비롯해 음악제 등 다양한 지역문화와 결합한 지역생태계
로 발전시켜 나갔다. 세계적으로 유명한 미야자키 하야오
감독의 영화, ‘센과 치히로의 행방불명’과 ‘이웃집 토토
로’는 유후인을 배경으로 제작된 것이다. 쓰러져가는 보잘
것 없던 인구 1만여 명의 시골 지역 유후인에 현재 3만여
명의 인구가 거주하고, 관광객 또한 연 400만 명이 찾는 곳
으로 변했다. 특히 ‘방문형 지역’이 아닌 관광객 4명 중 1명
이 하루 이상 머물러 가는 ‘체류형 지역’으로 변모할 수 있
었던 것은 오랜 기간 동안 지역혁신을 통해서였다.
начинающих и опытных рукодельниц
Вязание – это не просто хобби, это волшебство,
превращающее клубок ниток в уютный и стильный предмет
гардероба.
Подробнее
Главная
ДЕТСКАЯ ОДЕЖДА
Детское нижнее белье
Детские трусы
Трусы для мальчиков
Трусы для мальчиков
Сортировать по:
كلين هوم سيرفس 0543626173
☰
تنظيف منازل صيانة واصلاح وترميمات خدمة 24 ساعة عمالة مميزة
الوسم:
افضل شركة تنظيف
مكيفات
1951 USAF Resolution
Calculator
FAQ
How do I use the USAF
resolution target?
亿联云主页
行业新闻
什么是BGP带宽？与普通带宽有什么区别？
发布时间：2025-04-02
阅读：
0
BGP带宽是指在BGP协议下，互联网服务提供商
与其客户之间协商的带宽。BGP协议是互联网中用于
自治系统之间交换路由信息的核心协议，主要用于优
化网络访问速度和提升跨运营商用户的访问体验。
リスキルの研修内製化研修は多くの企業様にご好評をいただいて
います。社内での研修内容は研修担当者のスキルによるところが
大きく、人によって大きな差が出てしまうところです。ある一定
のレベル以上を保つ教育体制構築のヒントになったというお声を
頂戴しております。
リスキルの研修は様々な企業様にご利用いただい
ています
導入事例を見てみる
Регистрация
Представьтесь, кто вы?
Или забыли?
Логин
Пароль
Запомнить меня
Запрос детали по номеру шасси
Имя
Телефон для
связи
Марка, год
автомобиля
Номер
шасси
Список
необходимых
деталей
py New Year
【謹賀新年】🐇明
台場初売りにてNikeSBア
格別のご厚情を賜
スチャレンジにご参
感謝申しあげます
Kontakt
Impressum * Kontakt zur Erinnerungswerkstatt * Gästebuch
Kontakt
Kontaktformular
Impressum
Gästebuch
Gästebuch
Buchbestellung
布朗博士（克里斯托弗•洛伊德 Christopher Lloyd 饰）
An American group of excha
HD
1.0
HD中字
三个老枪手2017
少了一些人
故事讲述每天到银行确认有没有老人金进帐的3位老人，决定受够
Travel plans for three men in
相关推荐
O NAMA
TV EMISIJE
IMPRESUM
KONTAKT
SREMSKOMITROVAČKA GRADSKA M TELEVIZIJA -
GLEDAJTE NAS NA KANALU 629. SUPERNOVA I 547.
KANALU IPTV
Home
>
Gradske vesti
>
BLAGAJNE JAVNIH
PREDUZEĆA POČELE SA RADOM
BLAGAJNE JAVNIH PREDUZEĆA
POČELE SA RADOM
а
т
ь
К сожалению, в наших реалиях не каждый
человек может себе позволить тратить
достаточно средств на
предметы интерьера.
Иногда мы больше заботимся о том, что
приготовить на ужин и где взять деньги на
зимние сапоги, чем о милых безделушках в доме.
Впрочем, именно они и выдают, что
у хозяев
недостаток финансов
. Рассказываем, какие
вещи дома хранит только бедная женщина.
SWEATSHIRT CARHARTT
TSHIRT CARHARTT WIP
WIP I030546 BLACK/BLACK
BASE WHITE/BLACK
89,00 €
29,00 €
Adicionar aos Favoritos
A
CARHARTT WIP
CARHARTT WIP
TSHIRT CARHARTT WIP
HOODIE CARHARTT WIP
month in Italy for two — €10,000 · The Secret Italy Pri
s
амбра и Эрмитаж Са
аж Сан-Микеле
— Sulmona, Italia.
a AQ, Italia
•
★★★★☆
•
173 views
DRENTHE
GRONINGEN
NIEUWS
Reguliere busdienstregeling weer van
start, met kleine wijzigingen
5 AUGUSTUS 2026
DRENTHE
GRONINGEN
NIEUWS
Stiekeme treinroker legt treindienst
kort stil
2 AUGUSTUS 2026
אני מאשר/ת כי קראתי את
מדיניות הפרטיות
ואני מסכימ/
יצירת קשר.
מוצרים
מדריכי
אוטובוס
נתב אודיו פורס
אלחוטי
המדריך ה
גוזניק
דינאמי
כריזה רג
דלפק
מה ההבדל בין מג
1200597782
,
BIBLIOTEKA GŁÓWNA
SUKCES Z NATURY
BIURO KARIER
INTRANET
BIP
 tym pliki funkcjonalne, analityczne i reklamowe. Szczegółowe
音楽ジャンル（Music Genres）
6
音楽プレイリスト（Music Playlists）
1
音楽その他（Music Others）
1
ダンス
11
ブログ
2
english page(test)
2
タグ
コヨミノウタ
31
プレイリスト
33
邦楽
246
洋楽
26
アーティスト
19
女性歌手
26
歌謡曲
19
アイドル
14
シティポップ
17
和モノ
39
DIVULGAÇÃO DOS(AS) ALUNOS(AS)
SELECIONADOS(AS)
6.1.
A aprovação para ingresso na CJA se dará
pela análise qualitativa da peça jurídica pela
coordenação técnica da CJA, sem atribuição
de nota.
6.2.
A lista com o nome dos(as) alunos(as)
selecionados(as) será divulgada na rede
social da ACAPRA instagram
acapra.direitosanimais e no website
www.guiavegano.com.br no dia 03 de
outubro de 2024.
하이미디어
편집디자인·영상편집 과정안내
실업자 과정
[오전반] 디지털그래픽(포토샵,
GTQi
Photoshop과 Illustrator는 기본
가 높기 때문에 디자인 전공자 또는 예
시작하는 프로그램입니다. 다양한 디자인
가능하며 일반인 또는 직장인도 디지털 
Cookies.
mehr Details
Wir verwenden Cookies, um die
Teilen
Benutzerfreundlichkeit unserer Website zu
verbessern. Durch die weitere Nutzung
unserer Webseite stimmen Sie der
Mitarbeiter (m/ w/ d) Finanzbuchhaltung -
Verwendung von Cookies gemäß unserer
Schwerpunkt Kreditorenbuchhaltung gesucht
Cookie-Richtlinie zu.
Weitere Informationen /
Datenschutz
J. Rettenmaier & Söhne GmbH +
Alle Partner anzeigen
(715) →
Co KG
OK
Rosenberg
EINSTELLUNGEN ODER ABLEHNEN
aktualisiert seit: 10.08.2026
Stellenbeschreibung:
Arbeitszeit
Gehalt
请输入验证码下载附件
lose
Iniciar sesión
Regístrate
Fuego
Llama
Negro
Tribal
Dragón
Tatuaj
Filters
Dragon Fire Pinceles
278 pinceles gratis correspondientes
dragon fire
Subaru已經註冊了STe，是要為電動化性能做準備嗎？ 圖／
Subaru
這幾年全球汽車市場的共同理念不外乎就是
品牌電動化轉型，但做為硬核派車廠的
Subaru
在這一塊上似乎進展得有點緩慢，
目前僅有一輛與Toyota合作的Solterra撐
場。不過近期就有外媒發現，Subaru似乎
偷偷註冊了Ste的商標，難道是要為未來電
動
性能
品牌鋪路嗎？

▸ The task:
Copy out all of the records above with nothing altered.

▸ Result of this task:
비롯해 음악제 등 다양한 지역문화와 결합한 지역생태계
로 발전시켜 나갔다. 세계적으로 유명한 미야자키 하야오
감독의 영화, ‘센과 치히로의 행방불명’과 ‘이웃집 토토
로’는 유후인을 배경으로 제작된 것이다. 쓰러져가는 보잘
것 없던 인구 1만여 명의 시골 지역 유후인에 현재 3만여
명의 인구가 거주하고, 관광객 또한 연 400만 명이 찾는 곳
으로 변했다. 특히 ‘방문형 지역’이 아닌 관광객 4명 중 1명
이 하루 이상 머물러 가는 ‘체류형 지역’으로 변모할 수 있
었던 것은 오랜 기간 동안 지역혁신을 통해서였다.
начинающих и опытных рукодельниц
Вязание – это не просто хобби, это волшебство,
превращающее клубок ниток в уютный и стильный предмет
гардероба.
Подробнее
Главная
ДЕТСКАЯ ОДЕЖДА
Детское нижнее белье
Детские трусы
Трусы для мальчиков
Трусы для мальчиков
Сортировать по:
كلين هوم سيرفس 0543626173
☰
تنظيف منازل صيانة واصلاح وترميمات خدمة 24 ساعة عمالة مميزة
الوسم:
افضل شركة تنظيف
مكيفات
1951 USAF Resolution
Calculator
FAQ
How do I use the USAF
resolution target?
亿联云主页
行业新闻
什么是BGP带宽？与普通带宽有什么区别？
发布时间：2025-04-02
阅读：
0
BGP带宽是指在BGP协议下，互联网服务提供商
与其客户之间协商的带宽。BGP协议是互联网中用于
自治系统之间交换路由信息的核心协议，主要用于优
化网络访问速度和提升跨运营商用户的访问体验。
リスキルの研修内製化研修は多くの企業様にご好評をいただいて
います。社内での研修内容は研修担当者のスキルによるところが
大きく、人によって大きな差が出てしまうところです。ある一定
のレベル以上を保つ教育体制構築のヒントになったというお声を
頂戴しております。
リスキルの研修は様々な企業様にご利用いただい
ています
導入事例を見てみる
Регистрация
Представьтесь, кто вы?
Или забыли?
Логин
Пароль
Запомнить меня
Запрос детали по номеру шасси
Имя
Телефон для
связи
Марка, год
автомобиля
Номер
шасси
Список
необходимых
деталей
py New Year
【謹賀新年】🐇明
台場初売りにてNikeSBア
格別のご厚情を賜
スチャレンジにご参
感謝申しあげます
Kontakt
Impressum * Kontakt zur Erinnerungswerkstatt * Gästebuch
Kontakt
Kontaktformular
Impressum
Gästebuch
Gästebuch
Buchbestellung
布朗博士（克里斯托弗•洛伊德 Christopher Lloyd 饰）
An American group of excha
HD
1.0
HD中字
三个老枪手2017
少了一些人
故事讲述每天到银行确认有没有老人金进帐的3位老人，决定受够
Travel plans for three men in
相关推荐
O NAMA
TV EMISIJE
IMPRESUM
KONTAKT
SREMSKOMITROVAČKA GRADSKA M TELEVIZIJA -
GLEDAJTE NAS NA KANALU 629. SUPERNOVA I 547.
KANALU IPTV
Home
>
Gradske vesti
>
BLAGAJNE JAVNIH
PREDUZEĆA POČELE SA RADOM
BLAGAJNE JAVNIH PREDUZEĆA
POČELE SA RADOM
а
т
ь
К сожалению, в наших реалиях не каждый
человек может себе позволить тратить
достаточно средств на
предметы интерьера.
Иногда мы больше заботимся о том, что
приготовить на ужин и где взять деньги на
зимние сапоги, чем о милых безделушках в доме.
Впрочем, именно они и выдают, что
у хозяев
недостаток финансов
. Рассказываем, какие
вещи дома хранит только бедная женщина.
SWEATSHIRT CARHARTT
TSHIRT CARHARTT WIP
WIP I030546 BLACK/BLACK
BASE WHITE/BLACK
89,00 €
29,00 €
Adicionar aos Favoritos
A
CARHARTT WIP
CARHARTT WIP
TSHIRT CARHARTT WIP
HOODIE CARHARTT WIP
month in Italy for two — €10,000 · The Secret Italy Pri
s
амбра и Эрмитаж Са
аж Сан-Микеле
— Sulmona, Italia.
a AQ, Italia
•
★★★★☆
•
173 views
DRENTHE
GRONINGEN
NIEUWS
Reguliere busdienstregeling weer van
start, met kleine wijzigingen
5 AUGUSTUS 2026
DRENTHE
GRONINGEN
NIEUWS
Stiekeme treinroker legt treindienst
kort stil
2 AUGUSTUS 2026
אני מאשר/ת כי קראתי את
מדיניות הפרטיות
ואני מסכימ/
יצירת קשר.
מוצרים
מדריכי
אוטובוס
נתב אודיו פורס
אלחוטי
המדריך ה
גוזניק
דינאמי
כריזה רג
דלפק
מה ההבדל בין מג
1200597782
,
BIBLIOTEKA GŁÓWNA
SUKCES Z NATURY
BIURO KARIER
INTRANET
BIP
 tym pliki funkcjonalne, analityczne i reklamowe. Szczegółowe
音楽ジャンル（Music Genres）
6
音楽プレイリスト（Music Playlists）
1
音楽その他（Music Others）
1
ダンス
11
ブログ
2
english page(test)
2
タグ
コヨミノウタ
31
プレイリスト
33
邦楽
246
洋楽
26
アーティスト
19
女性歌手
26
歌謡曲
19
アイドル
14
シティポップ
17
和モノ
39
DIVULGAÇÃO DOS(AS) ALUNOS(AS)
SELECIONADOS(AS)
6.1.
A aprovação para ingresso na CJA se dará
pela análise qualitativa da peça jurídica pela
coordenação técnica da CJA, sem atribuição
de nota.
6.2.
A lista com o nome dos(as) alunos(as)
selecionados(as) será divulgada na rede
social da ACAPRA instagram
acapra.direitosanimais e no website
www.guiavegano.com.br no dia 03 de
outubro de 2024.
하이미디어
편집디자인·영상편집 과정안내
실업자 과정
[오전반] 디지털그래픽(포토샵,
GTQi
Photoshop과 Illustrator는 기본
가 높기 때문에 디자인 전공자 또는 예
시작하는 프로그램입니다. 다양한 디자인
가능하며 일반인 또는 직장인도 디지털 
Cookies.
mehr Details
Wir verwenden Cookies, um die
Teilen
Benutzerfreundlichkeit unserer Website zu
verbessern. Durch die weitere Nutzung
unserer Webseite stimmen Sie der
Mitarbeiter (m/ w/ d) Finanzbuchhaltung -
Verwendung von Cookies gemäß unserer
Schwerpunkt Kreditorenbuchhaltung gesucht
Cookie-Richtlinie zu.
Weitere Informationen /
Datenschutz
J. Rettenmaier & Söhne GmbH +
Alle Partner anzeigen
(715) →
Co KG
OK
Rosenberg
EINSTELLUNGEN ODER ABLEHNEN
aktualisiert seit: 10.08.2026
Stellenbeschreibung:
Arbeitszeit
Gehalt
请输入验证码下载附件
lose
Iniciar sesión
Regístrate
Fuego
Llama
Negro
Tribal
Dragón
Tatuaj
Filters
Dragon Fire Pinceles
278 pinceles gratis correspondientes
dragon fire
Subaru已經註冊了STe，是要為電動化性能做準備嗎？ 圖／
Subaru
這幾年全球汽車市場的共同理念不外乎就是
品牌電動化轉型，但做為硬核派車廠的
Subaru
在這一塊上似乎進展得有點緩慢，
目前僅有一輛與Toyota合作的Solterra撐
場。不過近期就有外媒發現，Subaru似乎
偷偷註冊了Ste的商標，難道是要為未來電
動
性能
品牌鋪路嗎？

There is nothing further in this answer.